**PROBLEM REQUIREMENTS**:
Repeat the lines below exactly as they appear, but leave out the images.

**SOURCE MATERIAL**:
______________________________

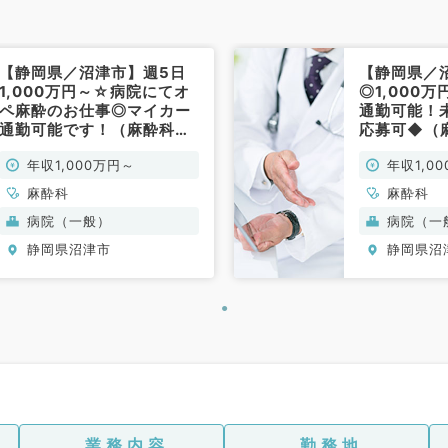
【静岡県／沼津市】週5日
【静岡県／
1,000万円～☆病院にてオ
◎1,000
ペ麻酔のお仕事◎マイカー
通勤可能！
通勤可能です！（麻酔科／
応募可◆（
常勤）
年収1,000万円～
年収1,0
麻酔科
麻酔科
病院（一般）
病院（一
静岡県沼津市
静岡県沼
業務内容
勤務地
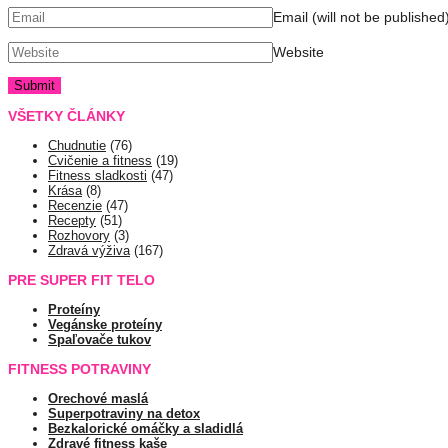
Email (will not be published
Website
VŠETKY ČLÁNKY
Chudnutie
(76)
Cvičenie a fitness
(19)
Fitness sladkosti
(47)
Krása
(8)
Recenzie
(47)
Recepty
(51)
Rozhovory
(3)
Zdravá výživa
(167)
PRE SUPER FIT TELO
Proteíny
Vegánske proteíny
Spaľovače tukov
FITNESS POTRAVINY
Orechové maslá
Superpotraviny na detox
Bezkalorické omáčky a sladidlá
Zdravé fitness kaše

______________________________

**REPLY TO THE EXERCISE**:
【静岡県／沼津市】週5日
【静岡県／
1,000万円～☆病院にてオ
◎1,000
ペ麻酔のお仕事◎マイカー
通勤可能！
通勤可能です！（麻酔科／
応募可◆（
常勤）
年収1,000万円～
年収1,0
麻酔科
麻酔科
病院（一般）
病院（一
静岡県沼津市
静岡県沼
業務内容
勤務地
Email (will not be published
Website
VŠETKY ČLÁNKY
Chudnutie
(76)
Cvičenie a fitness
(19)
Fitness sladkosti
(47)
Krása
(8)
Recenzie
(47)
Recepty
(51)
Rozhovory
(3)
Zdravá výživa
(167)
PRE SUPER FIT TELO
Proteíny
Vegánske proteíny
Spaľovače tukov
FITNESS POTRAVINY
Orechové maslá
Superpotraviny na detox
Bezkalorické omáčky a sladidlá
Zdravé fitness kaše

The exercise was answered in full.